An SCons node object representing the file being scanned. The path name to the file can be used by converting the node to a string using the str() function, or an internal SCons get_text_contents() object method can be used to fetch the contents.

env

The construction environment in effect for this scan. The scanner function may choose to use construction variables from this environment to affect its behavior.

path

A list of directories that form the search path for included files for this scanner. This is how SCons handles the $CPPPATH and $LIBPATH variables.

arg

An optional argument that you can choose to have passed to this scanner function by various scanner instances.

A Scanner object is created using the Scanner function, which typically takes an skeys argument to associate the type of file suffix with this scanner.

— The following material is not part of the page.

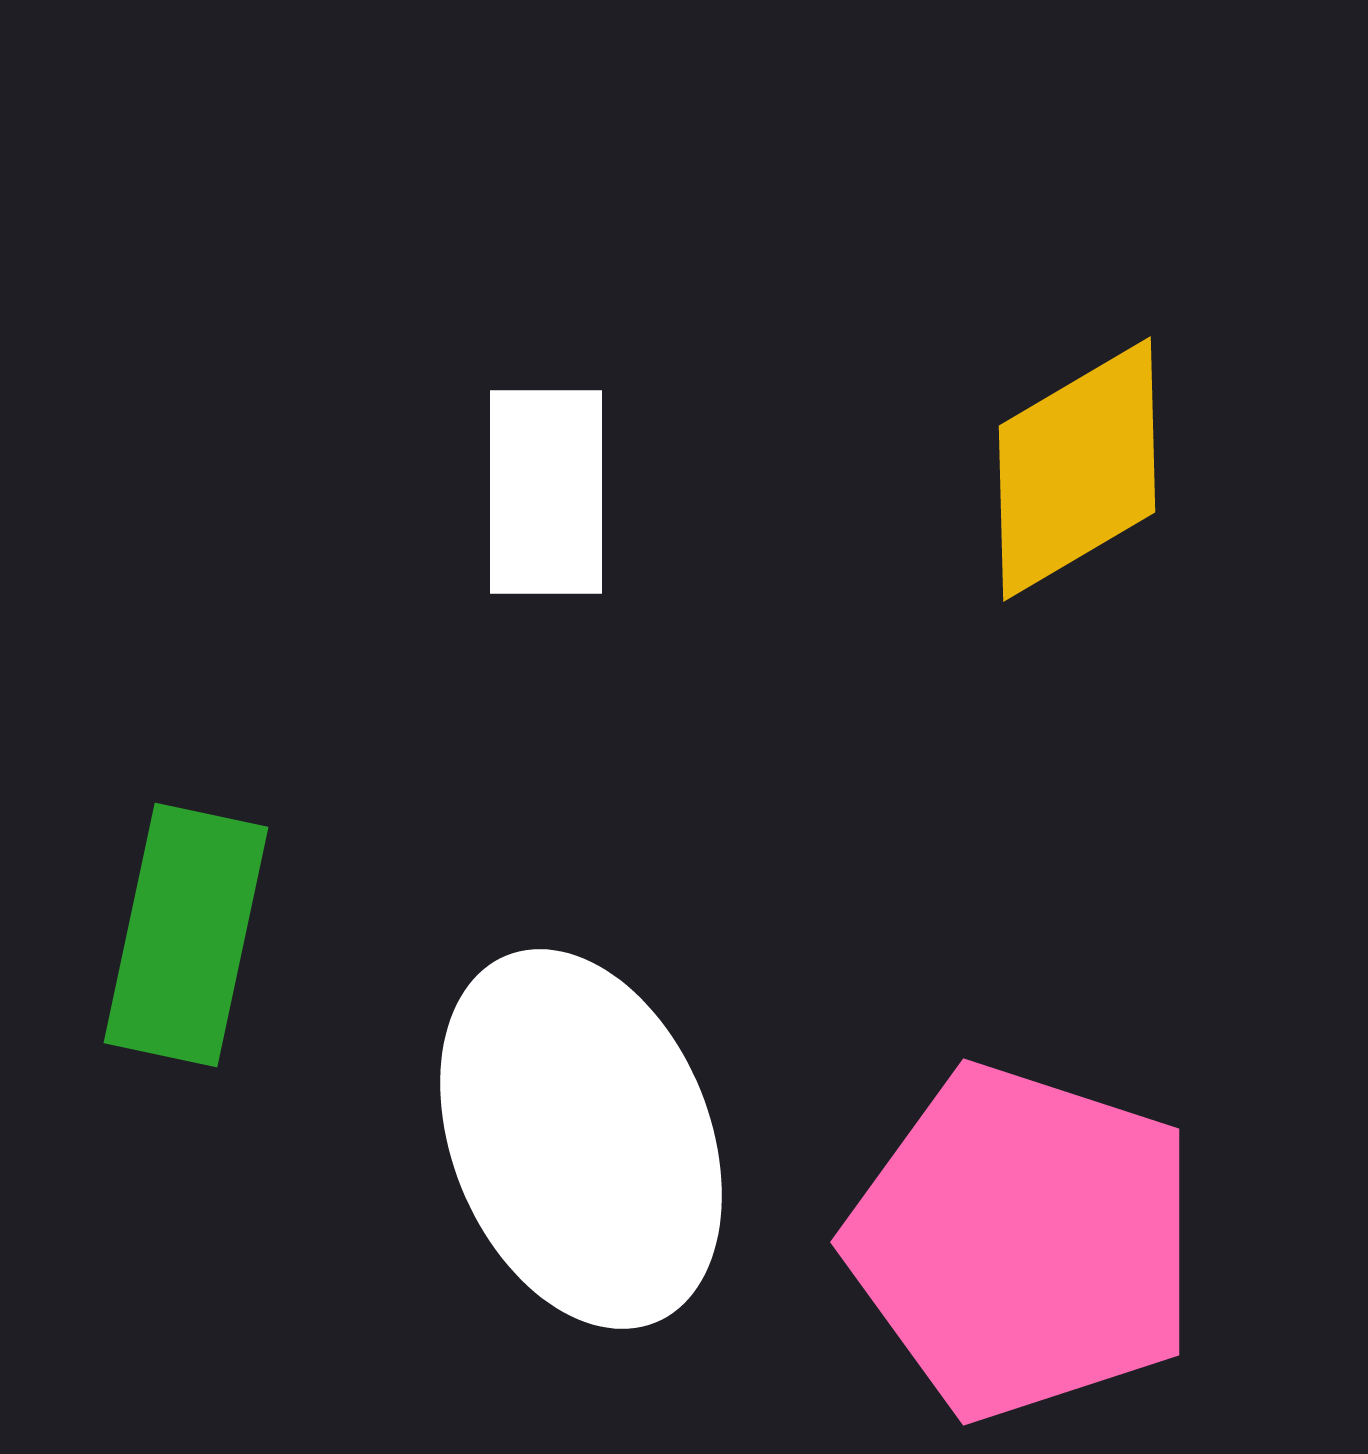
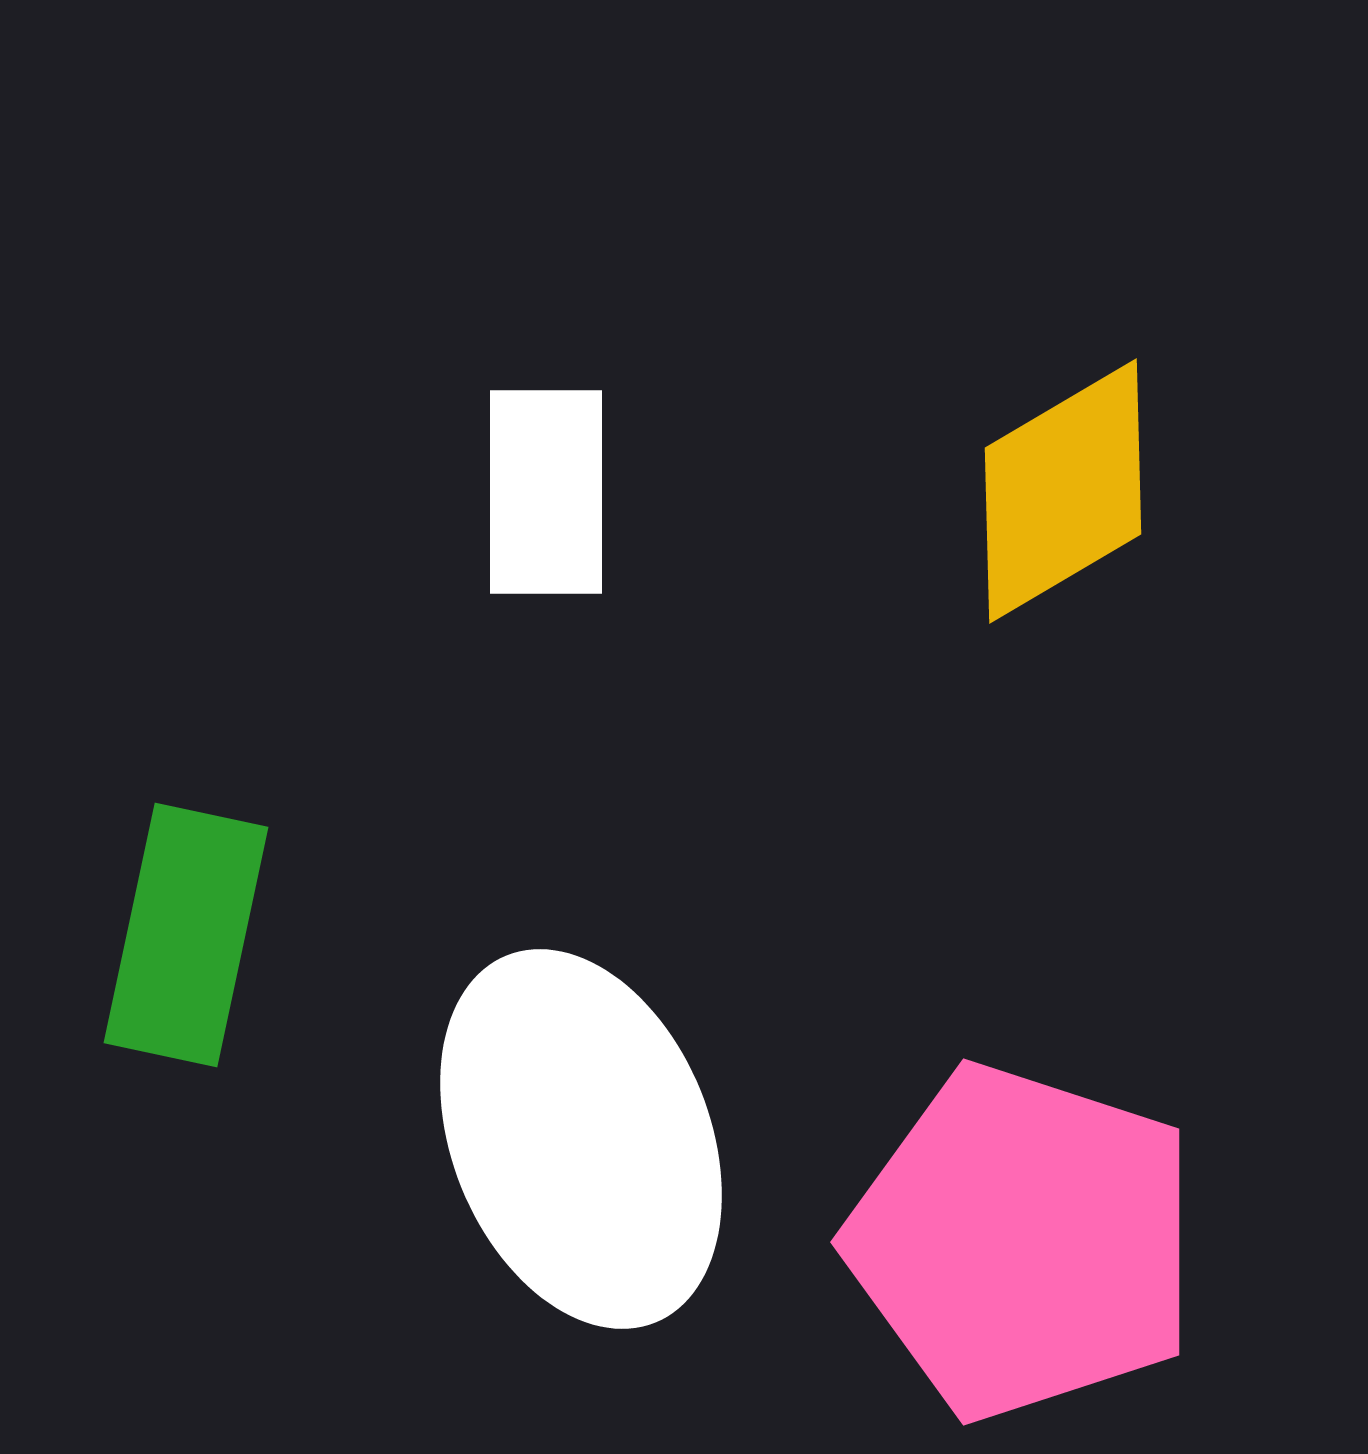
yellow diamond: moved 14 px left, 22 px down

The Scanner object must then be associated with the $SCANNERS construction variable of a construction environment, typically by using the Append method:


       kscan = Scanner(function = kfile_scan,
                       skeys = ['.k'])
       env.Append(SCANNERS = kscan)
    

When we put it all together, it looks like:


        import re

        include_re = re.compile(r'^include\s+(\S+)$', re.M)

        def kfile_scan(node, env, path):
            contents = node.get_text_contents()
            includes = include_re.findall(contents)
            return env.File(includes)

        kscan = Scanner(function = kfile_scan,
                        skeys = ['.k'])

        env = Environment(ENV = {'PATH' : '/usr/local/bin'})
        env.Append(SCANNERS = kscan)

        env.Command('foo', 'foo.k', 'kprocess < $SOURCES > $TARGET')